Google Challenges Proposed Laws On Age Verification For Minors


In a new legislative framework released by Google titled “Legislative Framework to Protect Children and Teens Online,” the tech giant argues against proposed laws that would require online services to implement age verification measures. Google contends that these policies would lead to trade-offs and potentially restrict access to crucial information.

Key Takeaway

Google opposes legally mandated age verification for minors, advocating instead for age-appropriate design principles and prioritizing the best interests of children and teens. They support the ban on personalized advertising for minors and emphasize the need to protect young users online.

Challenging Age Verification Policies

Google dismisses the idea of mandating age verification for users before granting them access to online platforms. Instead, the company asserts that online services should prioritize the best interests of children and teens by designing age-appropriate products and services. They believe that legislation should be based on age-appropriate design principles to balance safety and privacy concerns.

While Google supports the use of “data-intrusive methods” like verification with government-issued identification for high-risk services such as alcohol, gambling, or pornography, they caution against unnecessarily collecting sensitive personal information or blocking access to critical services.

The FTC, YouTube, and Personalized Advertising

Google’s framework comes four years after YouTube’s parent company, Google, was fined $170 million by the Federal Trade Commission (FTC) for violating children’s privacy. The FTC found that YouTube illegally collected personal information from children and used it for targeted advertising.

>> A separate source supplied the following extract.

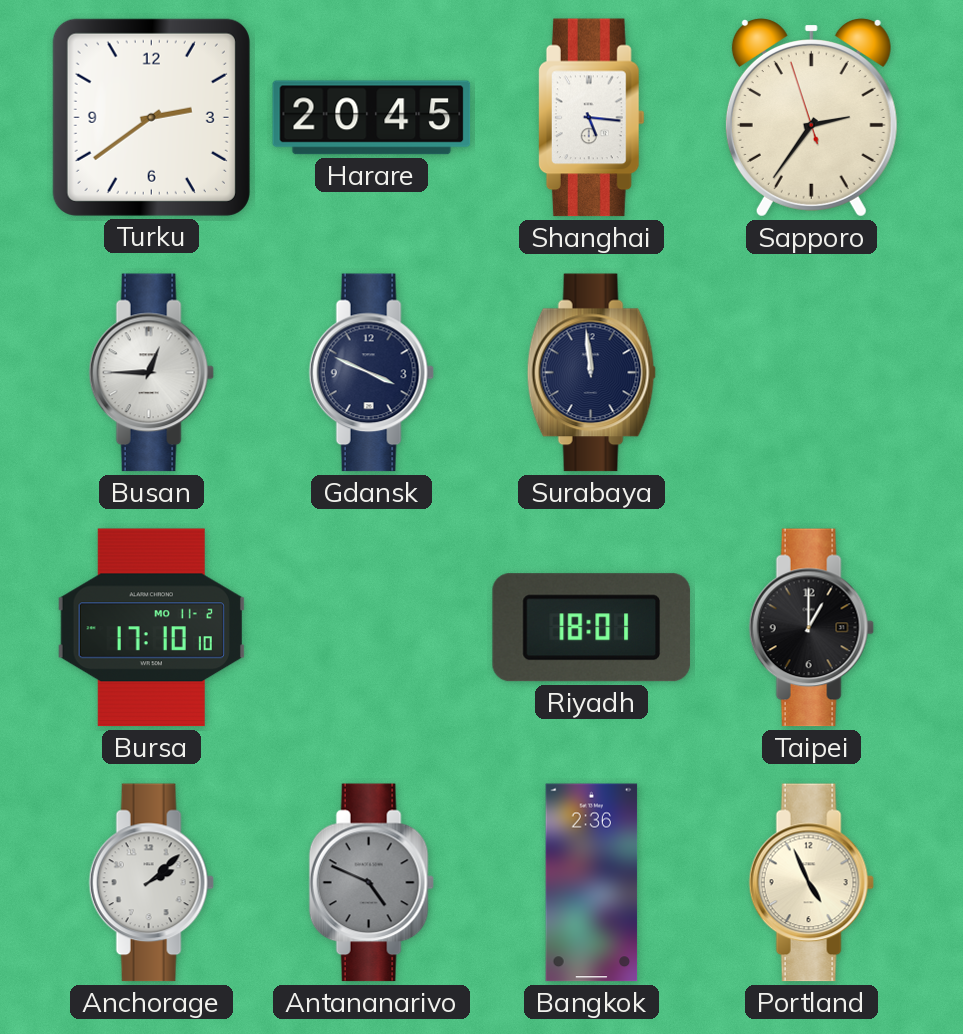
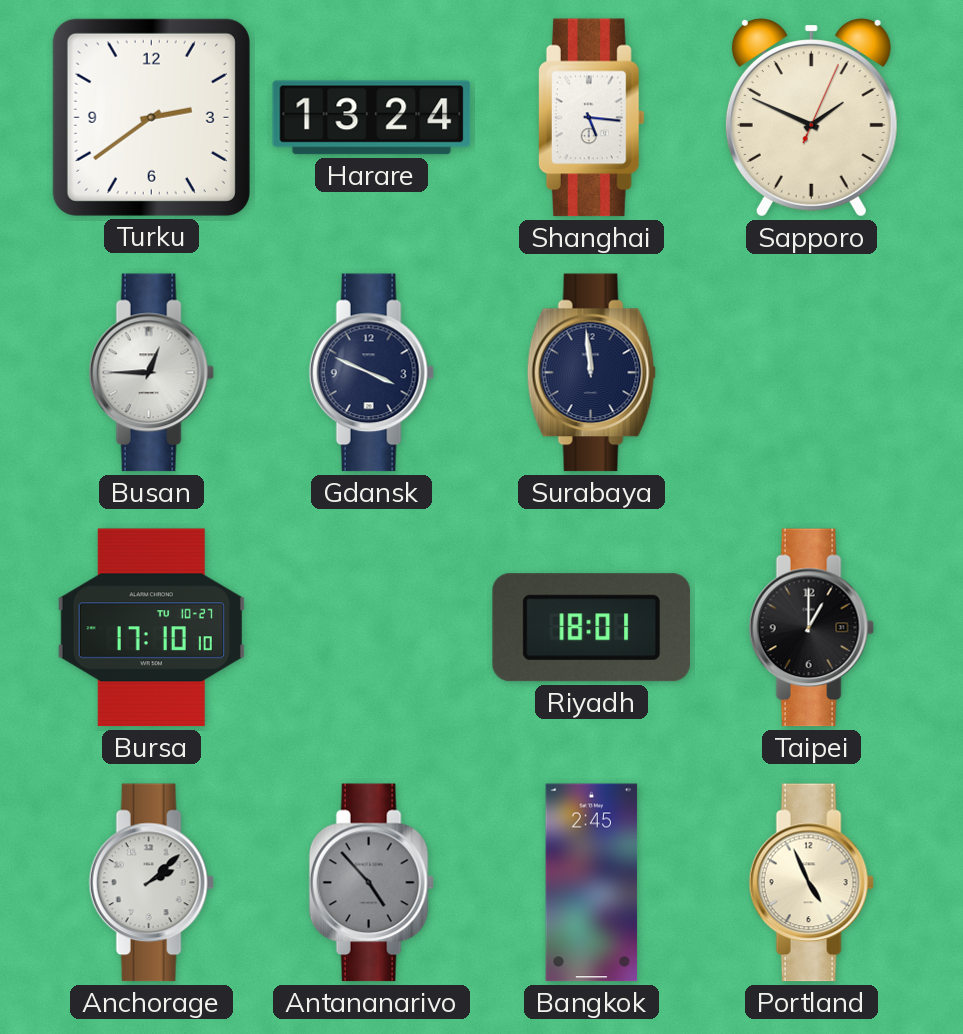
Harare: 20:45 -> 13:24
Sapporo: 2:35 -> 1:49
Bursa date: MO 11-2 -> TU 10-27
Antananarivo: 4:49 -> 4:53
Bangkok: 2:36 -> 2:45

As part of the settlement, YouTube implemented a system for channel owners to identify child-directed content to avoid placing targeted ads in those videos. However, Google’s framework highlights the need for legislation banning personalized advertising for children and teenagers. Senator Ed Markey has recently reintroduced the Children and Teens’ Online Privacy Protection Act (COPPA 2.0), which aims to prohibit targeted ads to minors.

Google argues that legislation should ban personalized advertising, including personalization based on age, gender, or interests, for those under 18. The company emphasizes the importance of protecting children and teens from potentially exploitative practices online.

Addressing Concerns

Despite Google’s stance, a recent report by Adalytics alleges that YouTube continues to serve targeted ads to minors, prompting Senators Marsha Blackburn and Ed Markey to request an investigation by the FTC. In response, Google criticized the report, describing it as “deeply flawed and uninformed.”